Un domingo primaveral

Las ciudades se conocen los domingos. Es entonces cuando vemos su verdadera cara, el séptimo día, libre de máscaras, sin movimiento, espacios transitados que ignoran el tiempo y las tareas oportunas. Conocemos las ciudades los domingos porque es el domingo el día en que en realidad sabemos quiénes somos, conocemos nuestras andanzas caseras o citadinas. En esta medida, es inegable que la ciudad es siempre un espacio interior: una puesta en escena que, como Narciso mirando su rostro en el lago, nos permite entender nuestras facciones. La ciudad es nosotros: somos uno solo con ella. Y esto sucede, aún más que el lunes, el séptimo día.
Tuve que venir hoy domingo hasta la universidad para hacer unas impresiones tan largas que sólo pueden hacerse cuando no hay nadie en fila. Caminé desde mi casa hasta Plaza Universidad, donde está la estación de Bicing más cercana, y así poder dar con una que me trajera hasta acá. El domingo se siente en el aire: calles desocupadas, de vez en cuando el sonido de un motor, los viejos saliendo a botar los envases de vidrio, cartón y papel en cada uno de los contenedores. Se respira un aire de hospitalaria tensión, con la plena conciencia de que si sucede algo nadie estará allí para ser testigo o ayudante. Tenía que comprar cigarrillos, así que, al pasar por un bar en Diputación con Villarroel, decidí entrar y preguntar si tenían máquina de tabaco. Intuí que estaba abierto porque había un viejo canoso, con los brazos encima de la mesa, y una taza de café vacía a su lado, sentado en una mesa al costado de la ventana, en la misma que había un letrero en letras mayúsculas que decía "LOCAL EN TRASPASO". El viejo me miró mientras contaba las monedas, y cuando tuve el cambio justo, entré. La escena fue desoladora. Las sillas estaban arrinconadas, no había una sola bombilla encendida, y la única persona que estaba allí dentro era el viejo canoso, aún con los brazos encima de la mesa, y la misma taza de café vacía a su lado.
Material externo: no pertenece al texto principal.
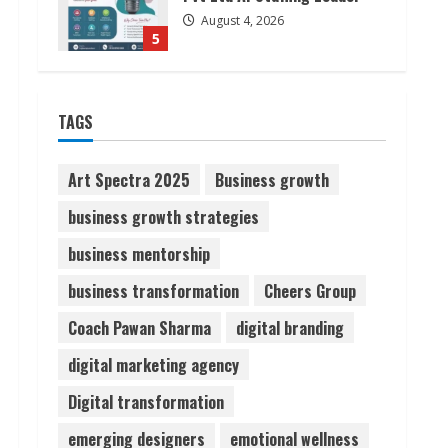
August 4, 2026
5
Lumical: Scan Schedules to
TAGS
Calendar in Seconds
August 6, 2026
1
Art Spectra 2025
Business growth
business growth strategies
ZOOVATE INDIA PRIVATE
LIMITED Pet Healthcare
business mentorship
Guide
business transformation
Cheers Group
August 6, 2026
2
Coach Pawan Sharma
digital branding
Walfer School of Arts and
digital marketing agency
Sciences Flexible Learning
Digital transformation
August 5, 2026
3
emerging designers
emotional wellness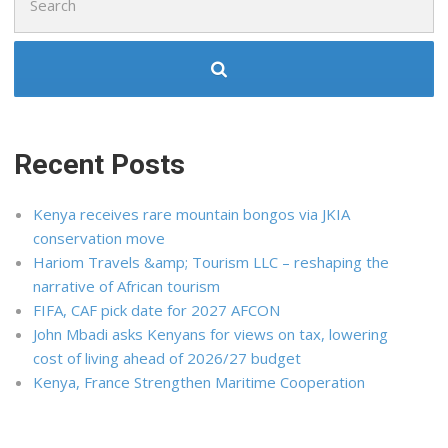
for:
Recent Posts
Kenya receives rare mountain bongos via JKIA
conservation move
Hariom Travels &amp; Tourism LLC – reshaping the
narrative of African tourism
FIFA, CAF pick date for 2027 AFCON
John Mbadi asks Kenyans for views on tax, lowering
cost of living ahead of 2026/27 budget
Kenya, France Strengthen Maritime Cooperation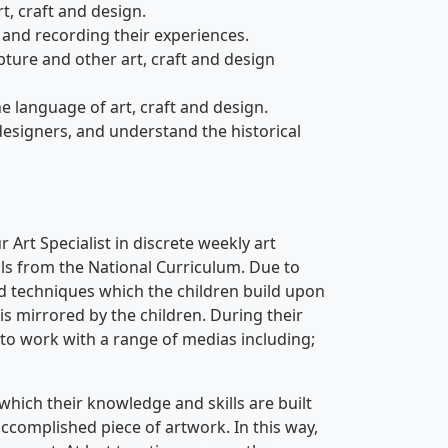
t, craft and design.
and recording their experiences.
ure and other art, craft and design
language of art, craft and design.
signers, and understand the historical
 Art Specialist in discrete weekly art
ls from the National Curriculum. Due to
and techniques which the children build upon
 is mirrored by the children. During their
y to work with a range of medias including;
which their knowledge and skills are built
accomplished piece of artwork. In this way,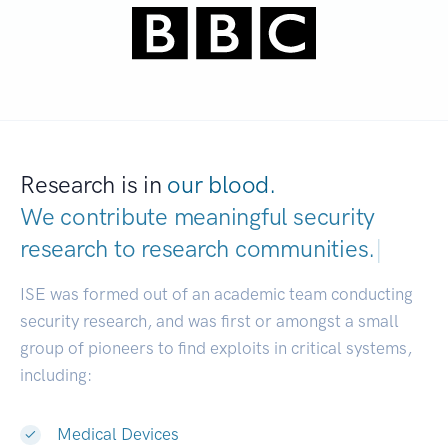
Research is in
our blood.
We contribute meaningful security
research to
research communities.
|
ISE was formed out of an academic team conducting
security research, and was first or amongst a small
group of pioneers to find exploits in critical systems,
including:
Medical Devices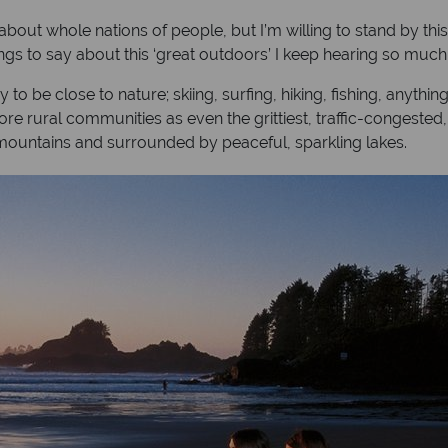
about whole nations of people, but I’m willing to stand by th
gs to say about this ‘great outdoors’ I keep hearing so much
o be close to nature; skiing, surfing, hiking, fishing, anythin
 more rural communities as even the grittiest, traffic-congest
mountains and surrounded by peaceful, sparkling lakes.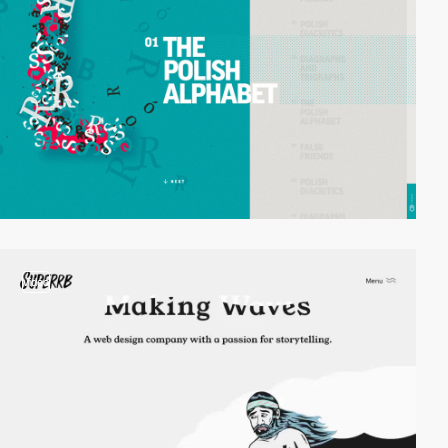
video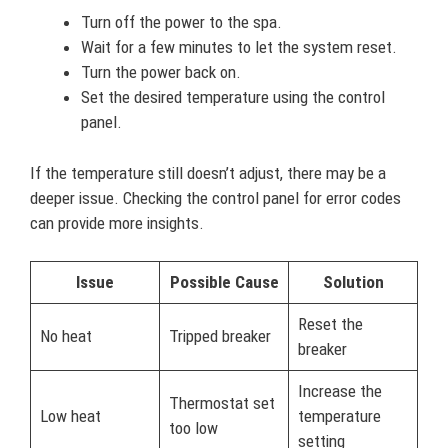
Turn off the power to the spa.
Wait for a few minutes to let the system reset.
Turn the power back on.
Set the desired temperature using the control
panel.
If the temperature still doesn’t adjust, there may be a
deeper issue. Checking the control panel for error codes
can provide more insights.
Issue
Possible Cause
Solution
Reset the
No heat
Tripped breaker
breaker
Increase the
Thermostat set
Low heat
temperature
too low
setting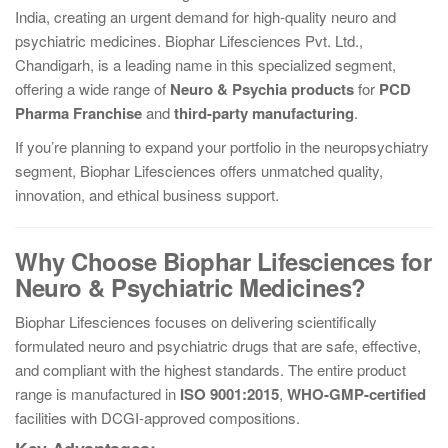
India, creating an urgent demand for high-quality neuro and
psychiatric medicines. Biophar Lifesciences Pvt. Ltd.,
Chandigarh, is a leading name in this specialized segment,
offering a wide range of
Neuro & Psychia products
for
PCD
Pharma Franchise
and
third-party manufacturing
.
If you’re planning to expand your portfolio in the neuropsychiatry
segment, Biophar Lifesciences offers unmatched quality,
innovation, and ethical business support.
Why Choose Biophar Lifesciences for
Neuro & Psychiatric Medicines?
Biophar Lifesciences focuses on delivering scientifically
formulated neuro and psychiatric drugs that are safe, effective,
and compliant with the highest standards. The entire product
range is manufactured in
ISO 9001:2015
,
WHO-GMP-certified
facilities with DCGI-approved compositions.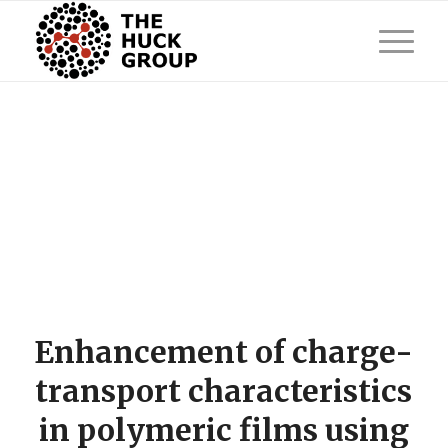
Enhancement of charge-
transport characteristics
in polymeric films using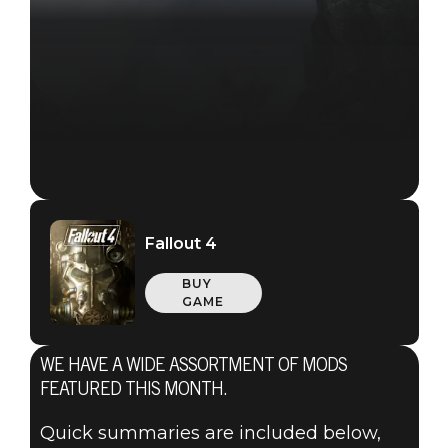
Fallout 4
BUY
GAME
WE HAVE A WIDE ASSORTMENT OF MODS
Fallout 4
FEATURED THIS MONTH.
March 01, 2018
Quick summaries are included below,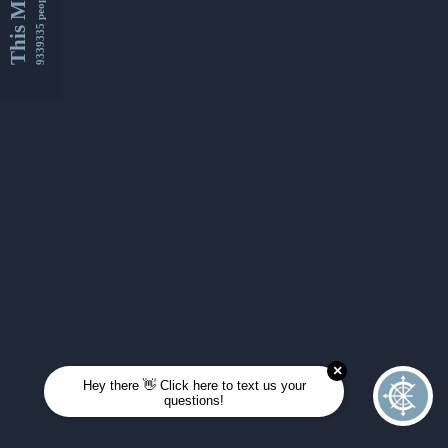
This Month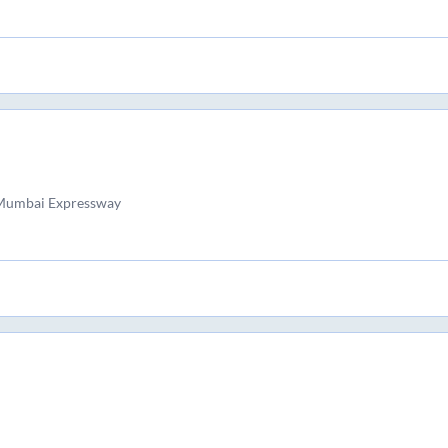
 Mumbai Expressway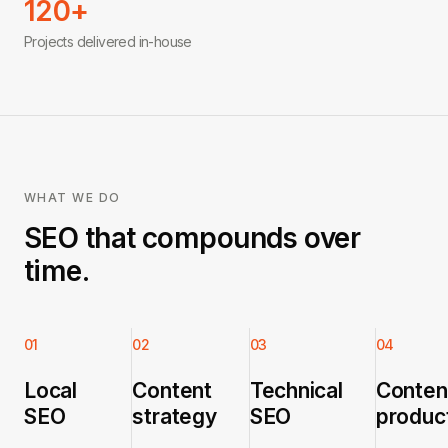
120+
Projects delivered in-house
WHAT WE DO
SEO that compounds over
time.
01
02
03
04
Local
Content
Technical
Conten
SEO
strategy
SEO
produc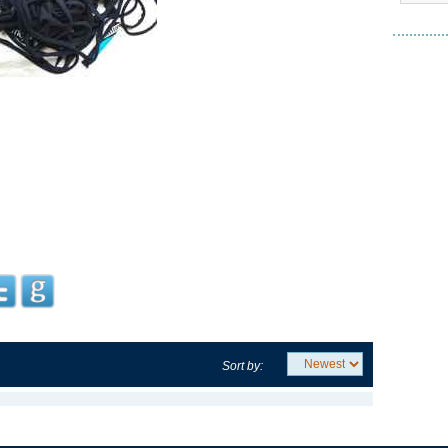
Sort by:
Tuve la sensación que se tiene minutos antes de romper en llanto, con la diferencia de que no tenía intención alguna de llorar. Caí en cuenta de que el viejo era el dueño del local en traspaso, y entonces le pregunté que si tenía máquina de tabaco. Me contestó con voz cortante: "No, no hay tabaco. La verdad es que no hay nada". Agradecí, y salí por la misma puerta.
Caminé unos pasos, y luego me devolví para ver de nuevo esa escena que sólo nos puede dar un domingo en la ciudad. El viejo contesta "No hay nada", porque de hecho el local está a punto de cerrar. Él, solitario y meditabundo, aprovecha los últimos domingos para ir y sentarse solo en el café que desde hace tantísimos años viene atendiendo todos los días menos el domingo. Pero al llegar el domingo, se reconoce, y siente la necesidad de ir al bar y ser uno con él. "No hay nada"; había una tragedia sin igual.
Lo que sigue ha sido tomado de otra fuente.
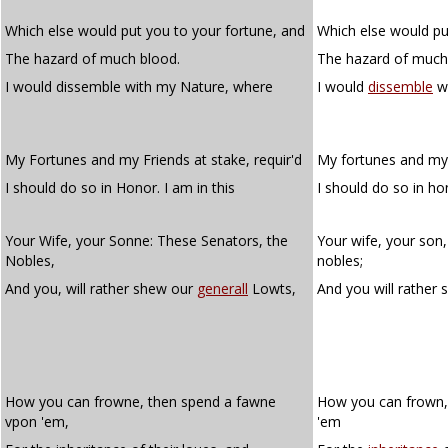
Which else would put you to your fortune, and
Which else would pu
The hazard of much blood.
The hazard of much
I would dissemble with my Nature, where
I would
dissemble
wi
My Fortunes and my Friends at stake, requir'd
My fortunes and my 
I should do so in Honor. I am in this
I should do so in ho
Your Wife, your Sonne: These Senators, the
Your wife, your son,
Nobles,
nobles;
And you, will rather shew our
generall
Lowts,
And you will rather
How you can frowne, then spend a fawne
How you can frown,
vpon 'em,
'em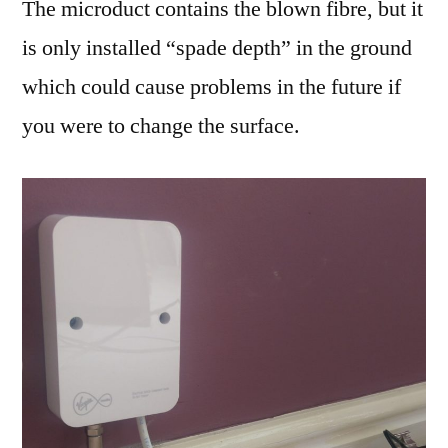
The microduct contains the blown fibre, but it
is only installed “spade depth” in the ground
which could cause problems in the future if
you were to change the surface.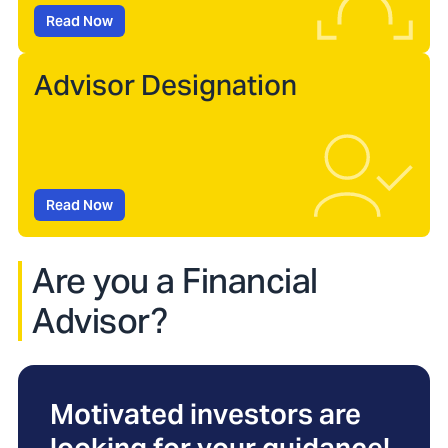
Read Now
Advisor Designation
Read Now
Are you a Financial
Advisor?
Motivated investors are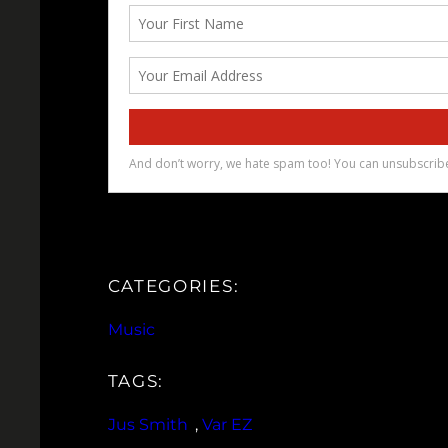
CATEGORIES:
Music
TAGS:
Jus Smith
, 
Var EZ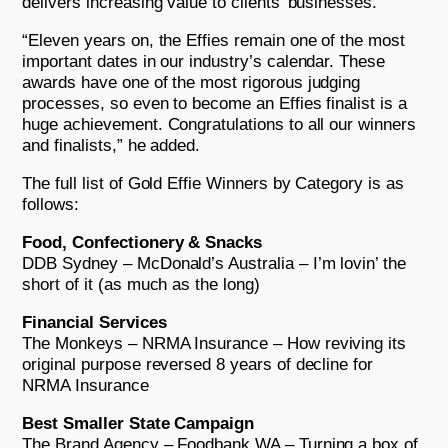
delivers increasing value to clients’ businesses.
“Eleven years on, the Effies remain one of the most
important dates in our industry’s calendar. These
awards have one of the most rigorous judging
processes, so even to become an Effies finalist is a
huge achievement. Congratulations to all our winners
and finalists,” he added.
The full list of Gold Effie Winners by Category is as
follows:
Food, Confectionery & Snacks
DDB Sydney – McDonald’s Australia – I’m lovin’ the
short of it (as much as the long)
Financial Services
The Monkeys – NRMA Insurance – How reviving its
original purpose reversed 8 years of decline for
NRMA Insurance
Best Smaller State Campaign
The Brand Agency – Foodbank WA – Turning a box of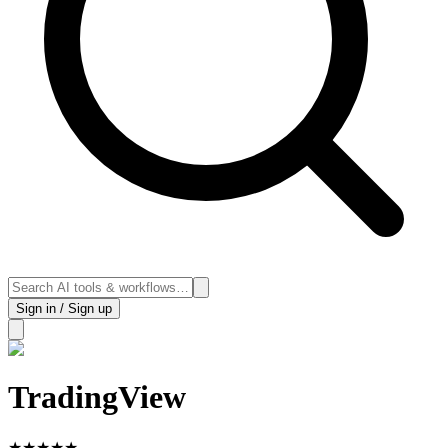
Sign in / Sign up
TradingView
★
★
★
★
★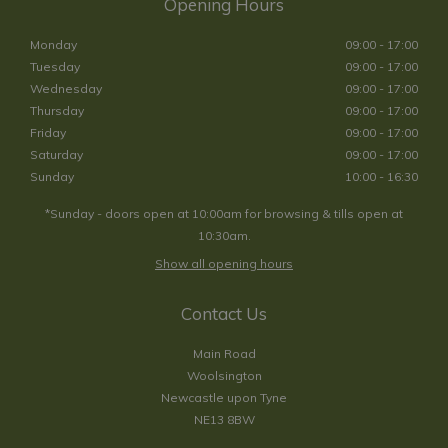
Opening Hours
Monday
09:00 - 17:00
Tuesday
09:00 - 17:00
Wednesday
09:00 - 17:00
Thursday
09:00 - 17:00
Friday
09:00 - 17:00
Saturday
09:00 - 17:00
Sunday
10:00 - 16:30
*Sunday - doors open at 10:00am for browsing & tills open at
10:30am.
Show all opening hours
Contact Us
Main Road
Woolsington
Newcastle upon Tyne
NE13 8BW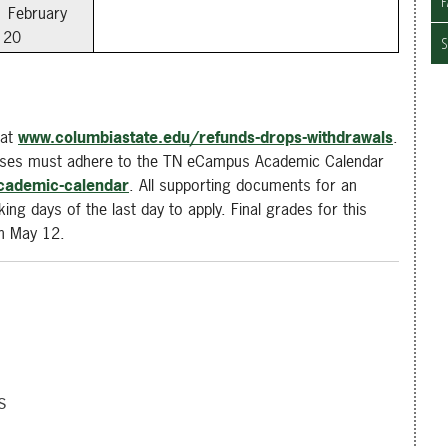
F
February
20
S
 at
www.columbiastate.edu/refunds-drops-withdrawals
.
asses must adhere to the TN eCampus Academic Calendar
cademic-calendar
. All supporting documents for an
ing days of the last day to apply. Final grades for this
on May 12.
s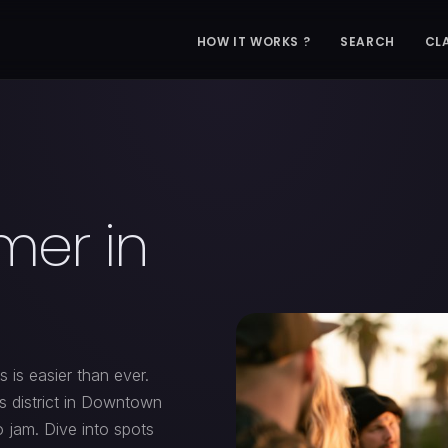
HOW IT WORKS ?
SEARCH
CL
mer in
 is easier than ever.
ts district in Downtown
o jam. Dive into spots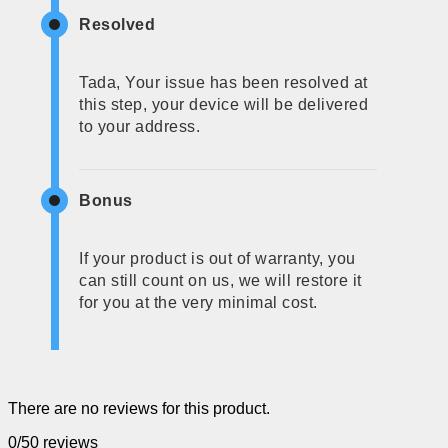
Resolved
Tada, Your issue has been resolved at
this step, your device will be delivered
to your address.
Bonus
If your product is out of warranty, you
can still count on us, we will restore it
for you at the very minimal cost.
There are no reviews for this product.
0/5
0 reviews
Caminé hasta Muntaner, y entonces bajé hacia Gran Vía. Cuando llegué por la bici, estaba seguro de que el viejo seguiría allí. Porque hoy, sin explicación alguna, con el sol encima de una capa de nubes grises, la ciudad se sentía íntima, melancólica y agazapada.

Comentarios

martín gómez dijo…
Contundente la descripción de la desolación de domingo, poeta. Claro que desde que me gradué del colegio y cogí juicio es mucho más leve que en mis años de 'gamberro'.
Anónimo dijo…
Tu texto, como el domingo, me parece que está impregnado de melancolía. No debría existir el domingo, ni siquiera el séptimo día de la semana que hubo alguien que lo utilizó para descanasar y mira adónde nos ha llevado. Oí una vez que los domingos por la tarde matan más hombres que las bombas. El domingo es un día al que hay que sobrevivir.